Being trapped in a somewhat customer-servicey role, I find that those who define the job (and thus never do it themselves) would likely be happier with something like the therapy booths in THX1138. Some days I long to subvert through compliance and say to a customer in a very HAL9000 voice, "Could you be more... specific?"

I will note that this sort of display failure is very uncommon in actual books ;)

Sophie_vf said...

I had to look up THX1138 - oooh, a young Robert Duvall! who knew?

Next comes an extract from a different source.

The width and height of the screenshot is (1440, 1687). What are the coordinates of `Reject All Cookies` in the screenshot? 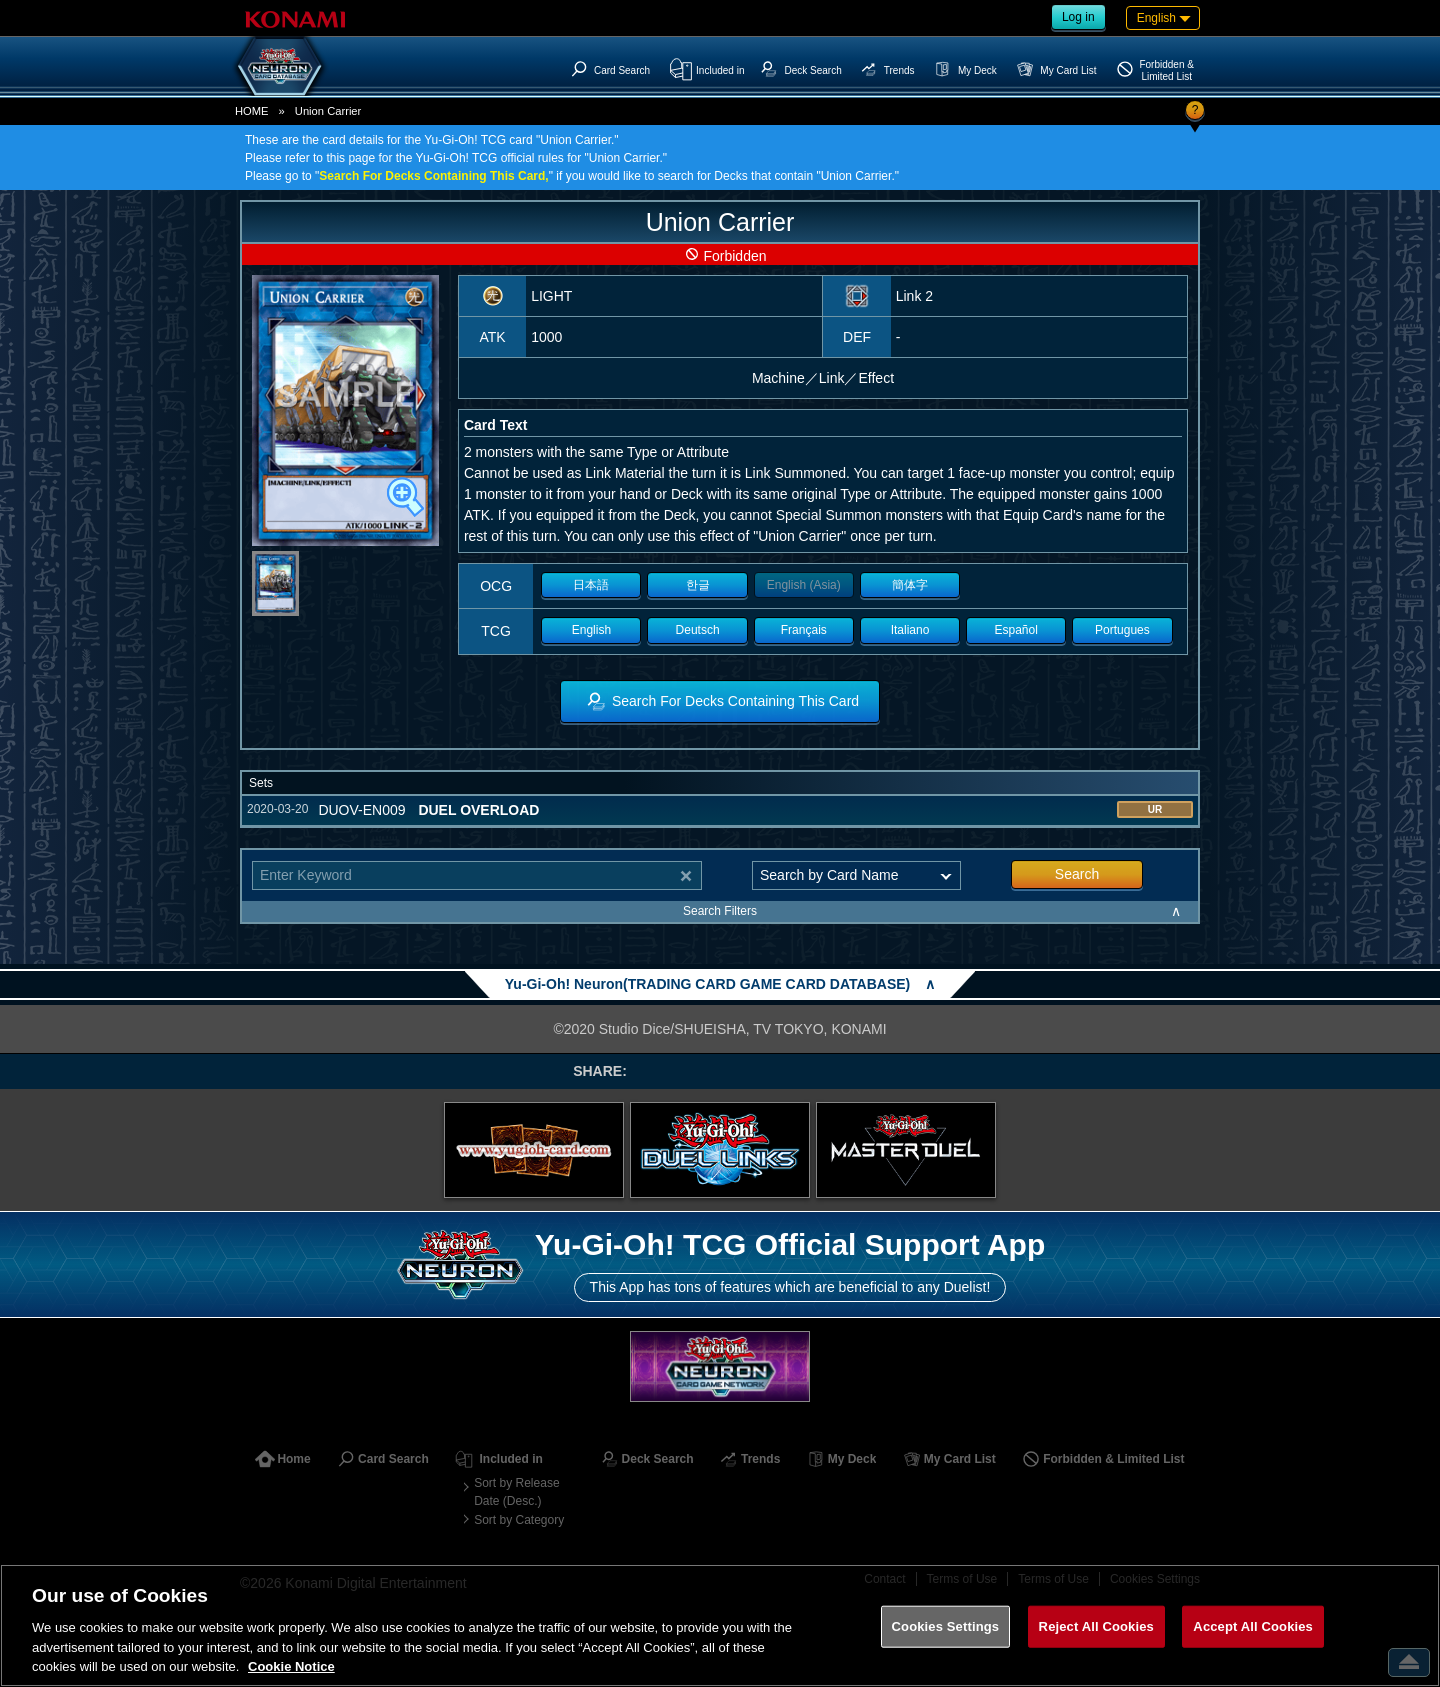 It's located at (1096, 1626). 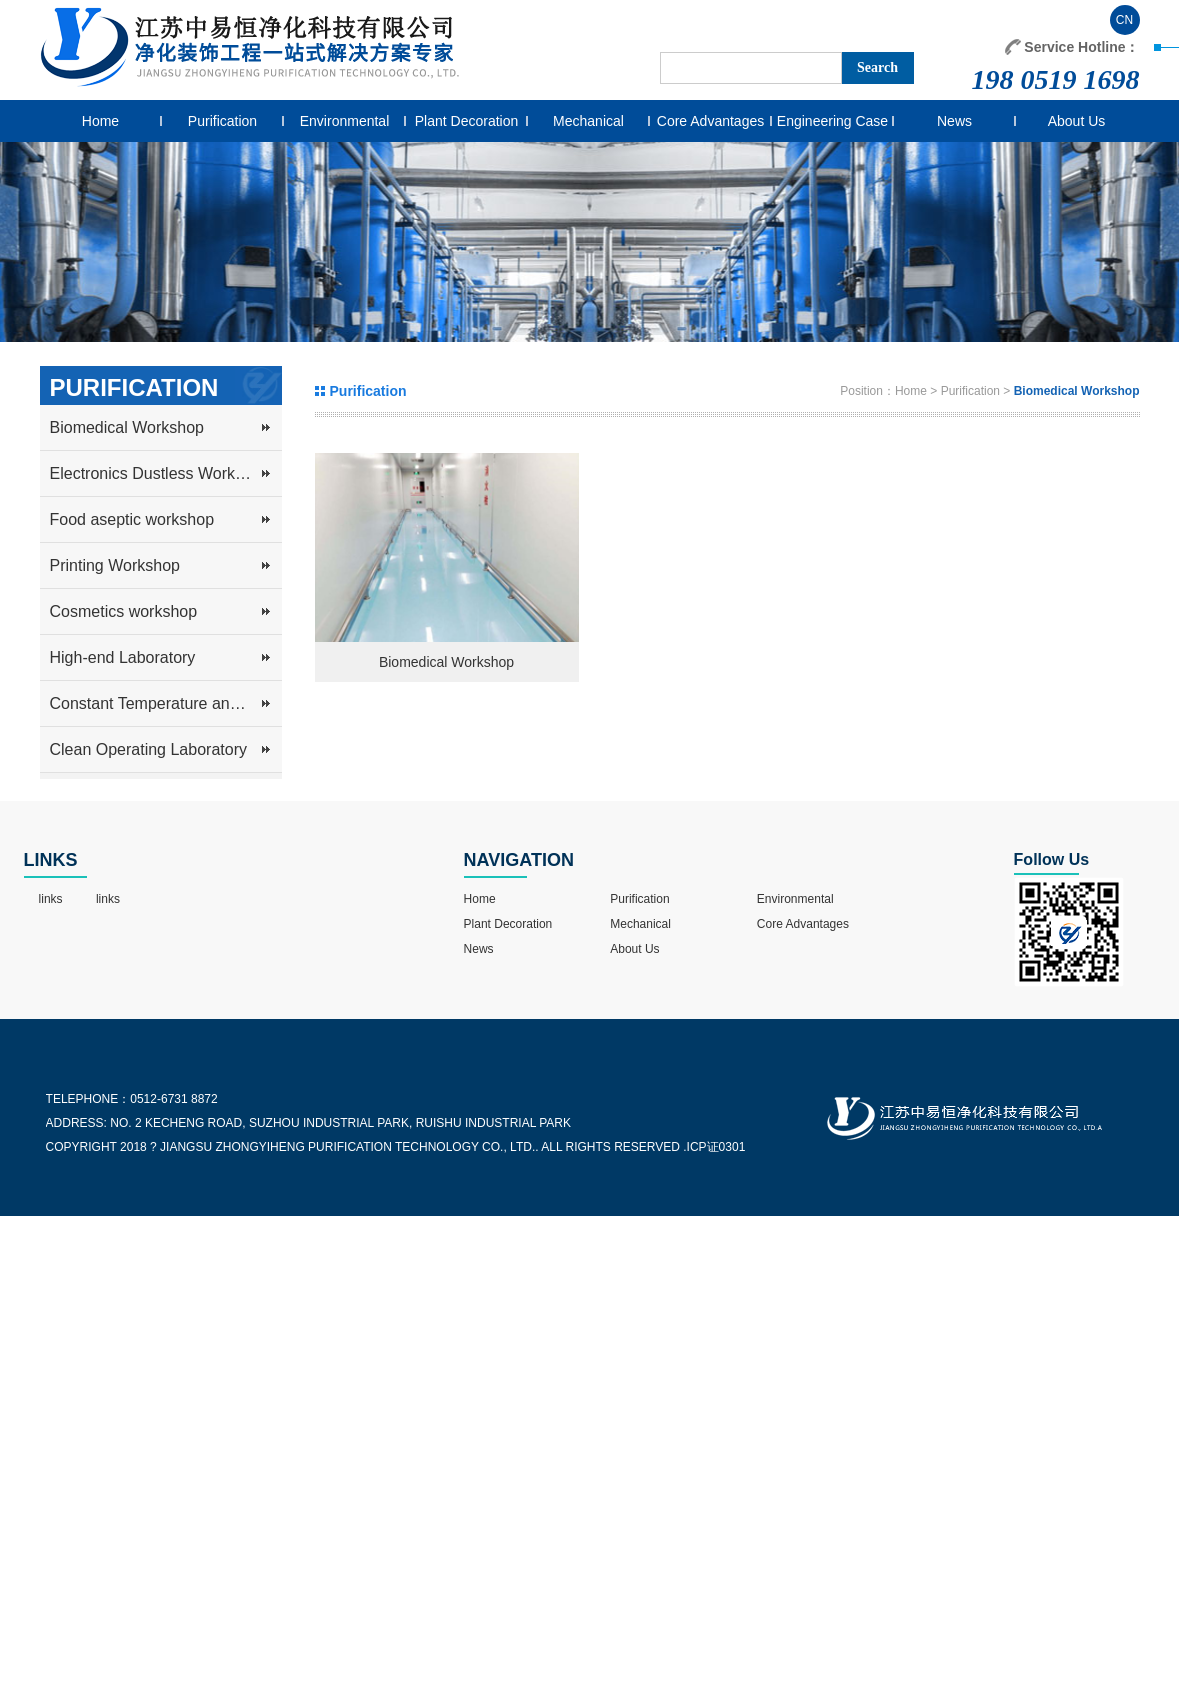 The width and height of the screenshot is (1179, 1689). Describe the element at coordinates (132, 519) in the screenshot. I see `Food aseptic workshop` at that location.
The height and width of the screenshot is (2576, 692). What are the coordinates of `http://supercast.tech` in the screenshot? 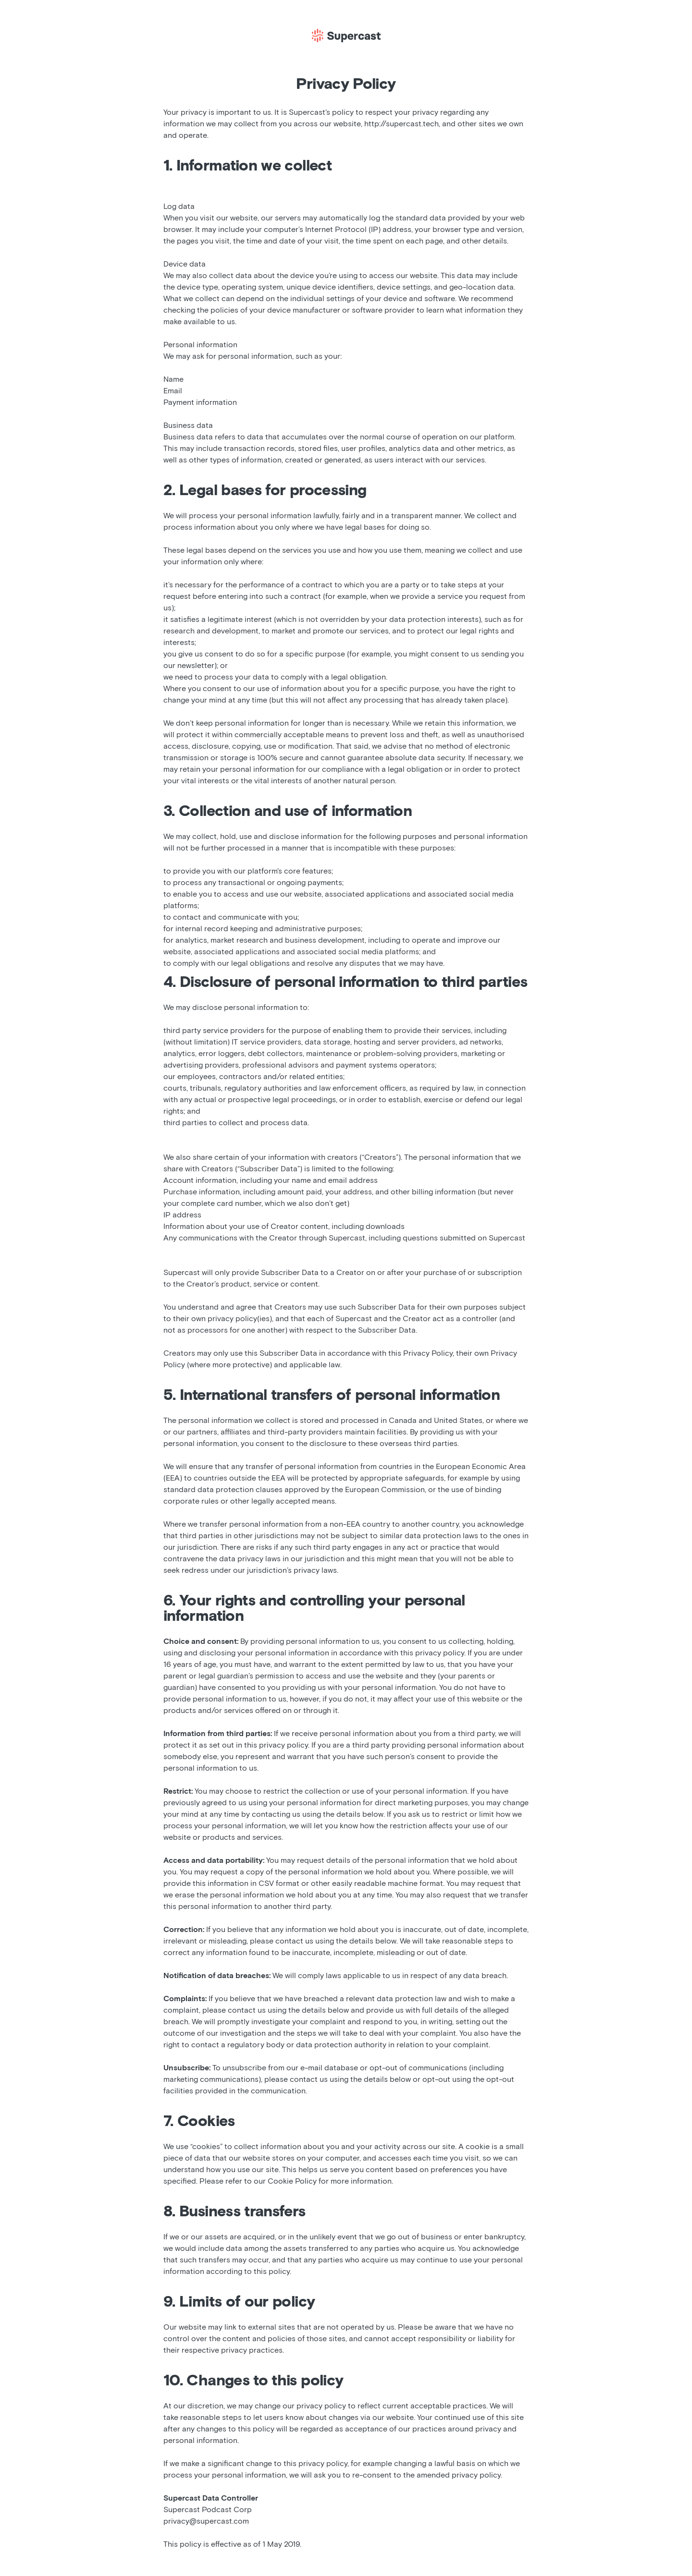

It's very true that this display failure doesn't occur in actual books, though I *have* had various display failures due to crayon scrawls, chewed corners, foodstuff, drool, and being dropped in the bath or toilet :)

Cristina Verzosa said...

"...the customer service rep remarked, as I paused for breath amidst my bleating, "It sounds like you really enjoy your Kindle"."

omg, I can so picture that!

Also, very jealous you found The Perilous Gard!! Or is that my copy!?! (which I will admit would be fair game, considering I have so many of your childhood books here). I have been trying to find it in stores for a zillion years.